I've been hearing pretty good things about CPV. I'm not bothered by "not directly on the beach". This is my first time share trip and with my husband, our 6 yo and parents, it should be a blast. We have rented a van (for space obviously). Please post as soon as you can when you return. I would love to hear all your experiences!! Thanks


----------



## Blondie (Jan 7, 2006)

Hayscoki- We went for the first time in April to our ebay purchase in CPV- a 2 bed unit which floats EOY odd years 1-5 and 9-50  bought it for $885. We loved the place.
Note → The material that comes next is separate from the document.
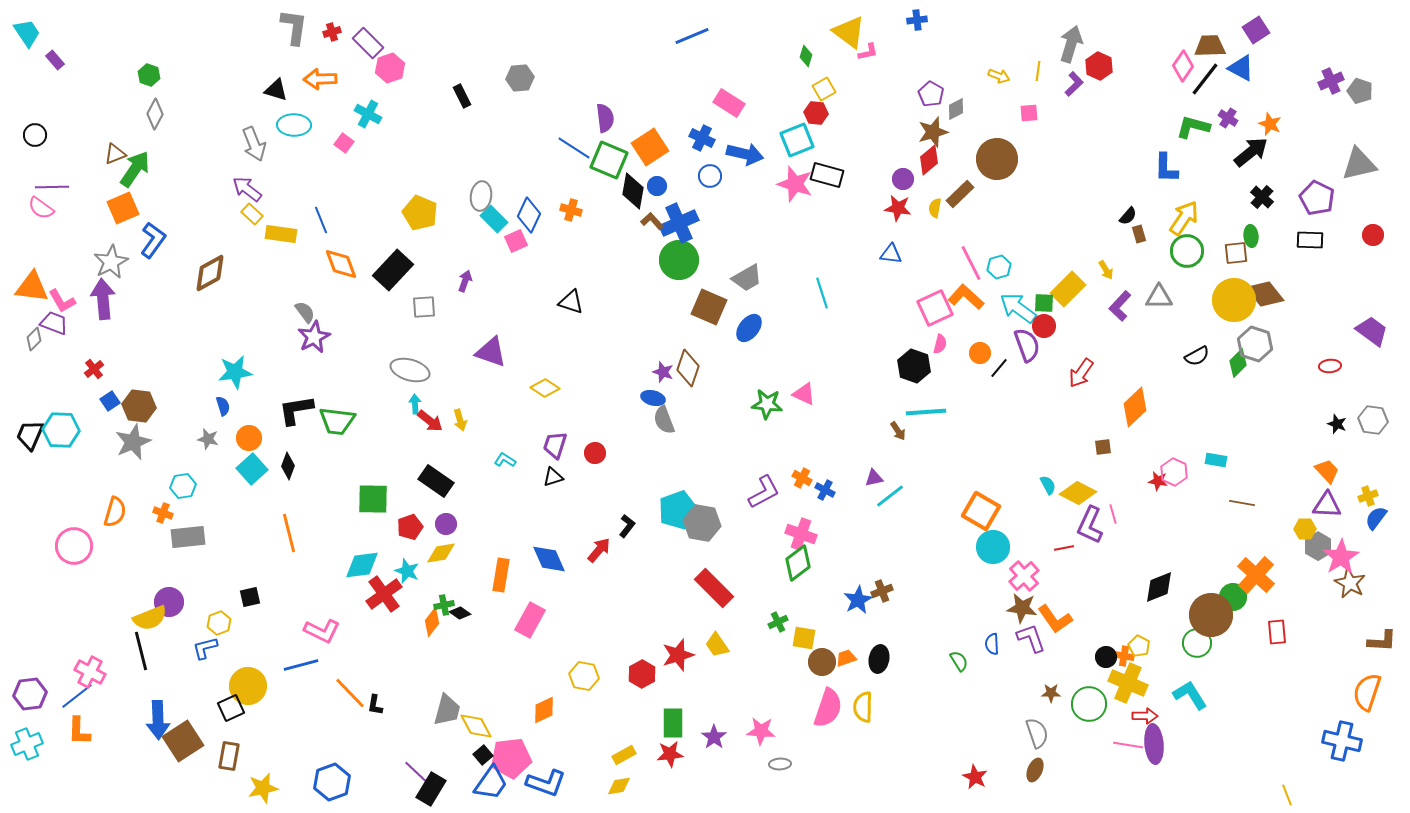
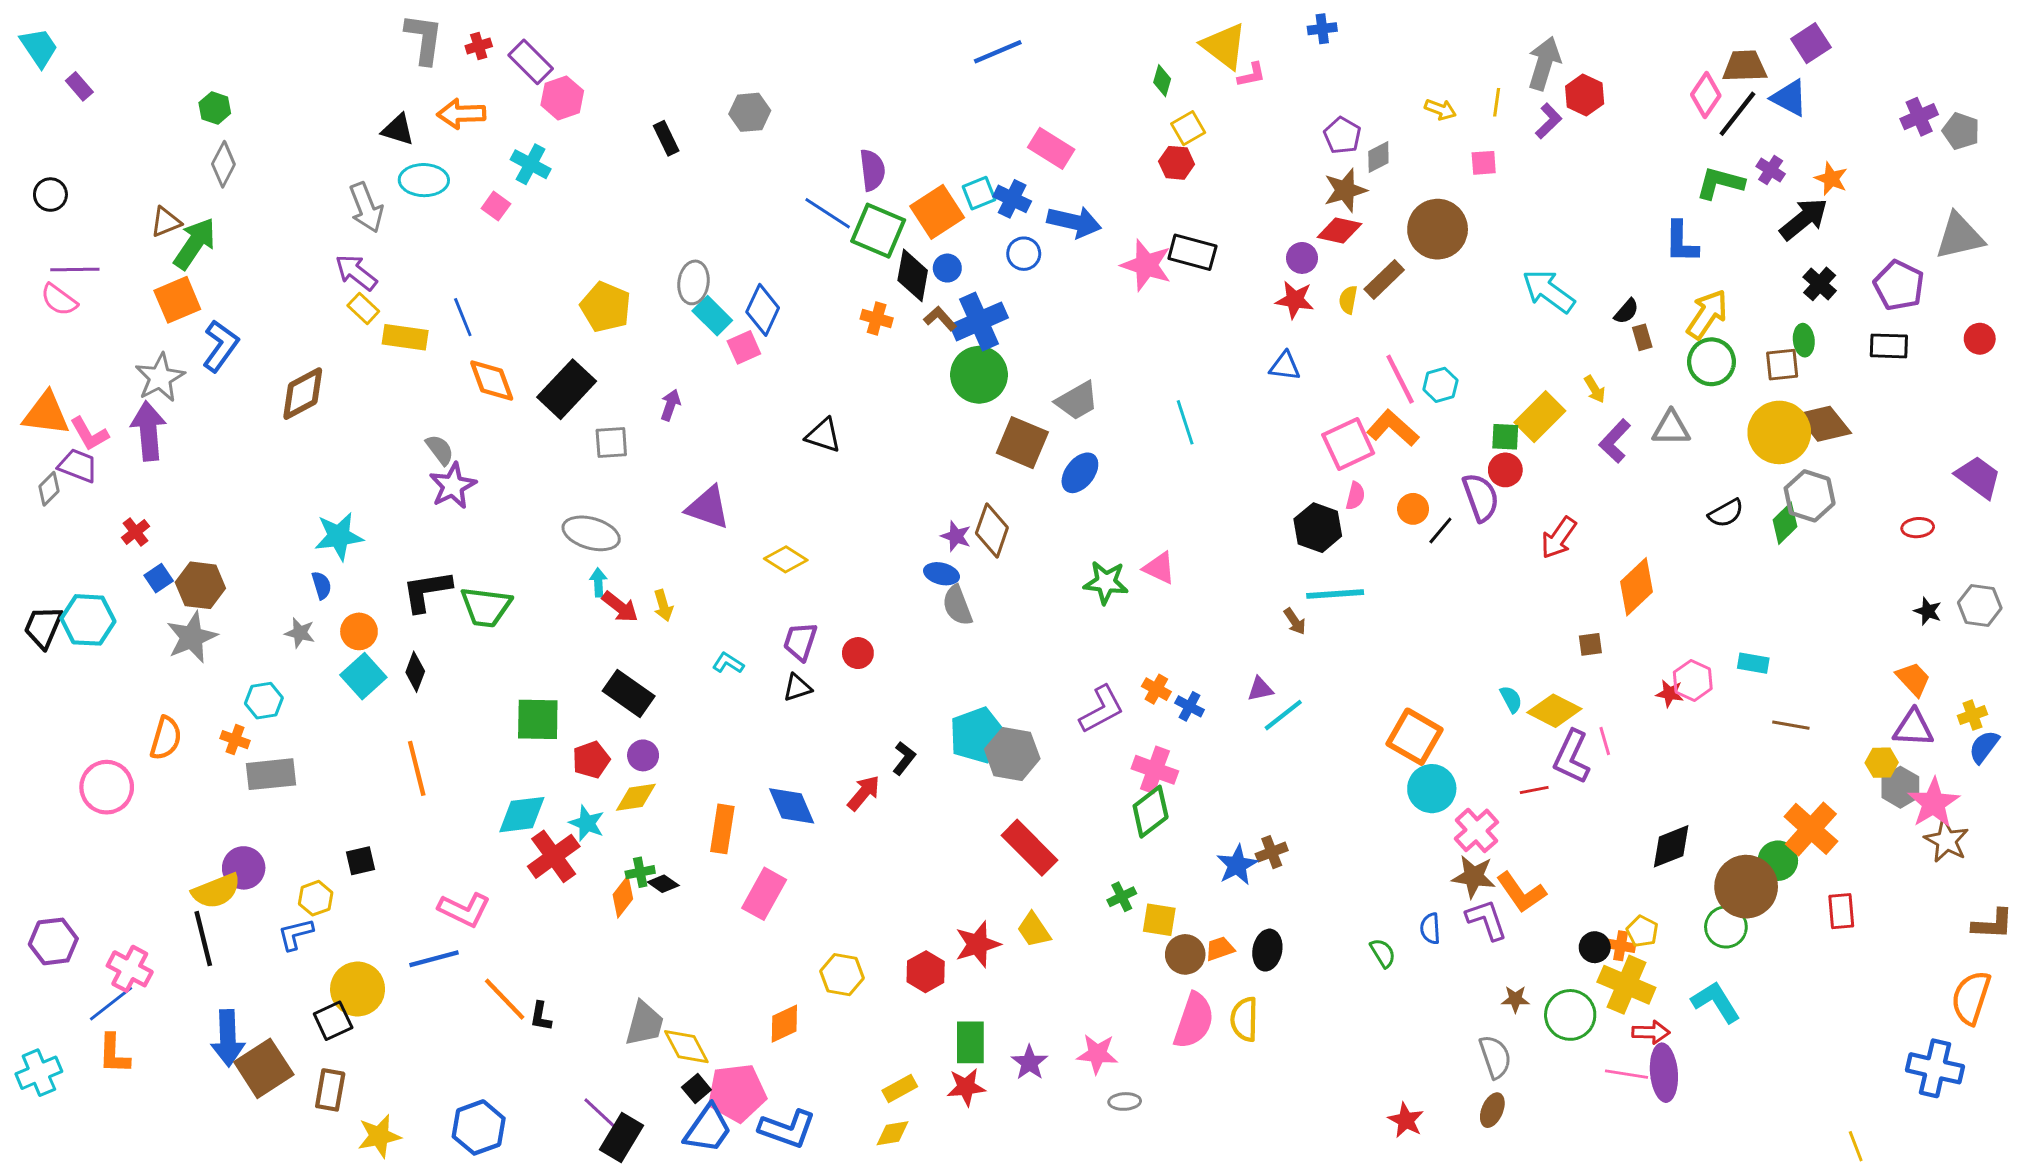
cyan square: (797, 140) -> (979, 193), moved, size x0.7
red diamond: (929, 160) -> (1339, 231), turned 52
orange cross: (571, 210) -> (877, 319), moved
cyan arrow: (1018, 308) -> (1549, 291), moved
purple hexagon: (30, 694) -> (53, 941), moved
Interesting, while we were there we saw a lot of work being done in one of the buildings. walked over and the manager took us through. they are gutting each buliding and totally redoing every unit from the sheetrock, to tiles,appliances, furniture, everything! It looked beautiful. Even the original units were fine- huge and clean if not brand new. So, when we got home we bought another week, before the secret of this place gets out. And I do consider it a well kept secret. If it were on the beach it would be one of the big boys for sure! I laugh when I read Marriott posts where owners complain that you need to rent a palapa, or that the resort is too crowded and they nickel and dime you. At CPV (granted, no palpas as there is no beach!) even the Internet computer station in the lobby is free. Very nice people there and a great relaxing time. People say it seems to be in an unsafe area- (hogwash)- it is across from the corner Police Station! I do consider myself to be fussy, and maybe the fact that we paid $885 has something to do with how pleased we were, but pleased is an understatement. Blondie


----------



## lvhmbh (Jan 7, 2006)

Did you perchance go to Valentino' while you were there?  There is a rumor floating that they are moving to Costa Linda.  When I asked that question on the Costa Linda Board I was put off and then told they are "in negotiation".  
Linda


----------



## Blondie (Jan 7, 2006)

Hi Linda. This is Lynda and Ken from NH- we met three years ago with Shaggy in Aruba-remember?  Have heard for a few years that Valentinos may be moving out but know nothing. I was surprised they were still there in April. Have a great Feb trip in Aruba. We will be at Westin Puerto Vallarta.  Blondie


----------



## shagnut (Jan 7, 2006)

Lynda, how have you and Ken been.? Long time no talk. Good to know you still remember me. My boss says I leave an impression. He's just not sure what kind.    shaggy


----------



## hajjah (Jan 7, 2006)

We are new owners at CPV and were there back in August.  I received an update from CPV stating that the restaurant will be renovated into office space during 2006. Also, an elevator is being installed in the A building.  We own in building G and our unit is on the third floor.  I'll be glad when an elevator is added in our building.  Carrying everything up/down the stairs was no fun!


----------



## Blondie (Jan 8, 2006)

Shaggy- you and Kelli leave the best impression, and it brings a smile to my face when I remember our Tug get together!


----------



## lvhmbh (Jan 8, 2006)

Hi Lynda & Shaggy!  I'm sorry you'll be in Mexico and not Aruba Lynda - we could have gotten together.  When are you coming back Shaggy?  I can't figure out where they'd put Valentino's.  They have Pizza Bob's at the end of the parking lot between CL and The Alhambra.  They took away alot of space where they DID have a restaurant for 1 br suites.  Hmmmm!  Linda


----------



## driftwood (Feb 12, 2006)

Hey Hokes,

 We are from Va. also and are new to this TS/trading thingy. We are going to OP in July from Roa. Our fav island is Aruba.What are your favs? Recommendations for purchasing additional weeks for trading use?? Currently own at Harbour Club Marriott.

thnx


----------



## shagnut (Feb 12, 2006)

I just loved Aruba and I'd come back in an instance. Unfortunatly this year is booked and 2007 I'm going to Mayan Riviera/Cancun and in Oct I'm going to Disney. Sure would like to go back to Aruba in Feb 2007 but I don't have a week to search with and by the time I get another week Feb might be gone. Now, if someone wants to invite me? hint, hint    Just kidding, but I'd love to go back. I really think the best part of ts is getting together with other tuggers and making new friends.  shaggy


----------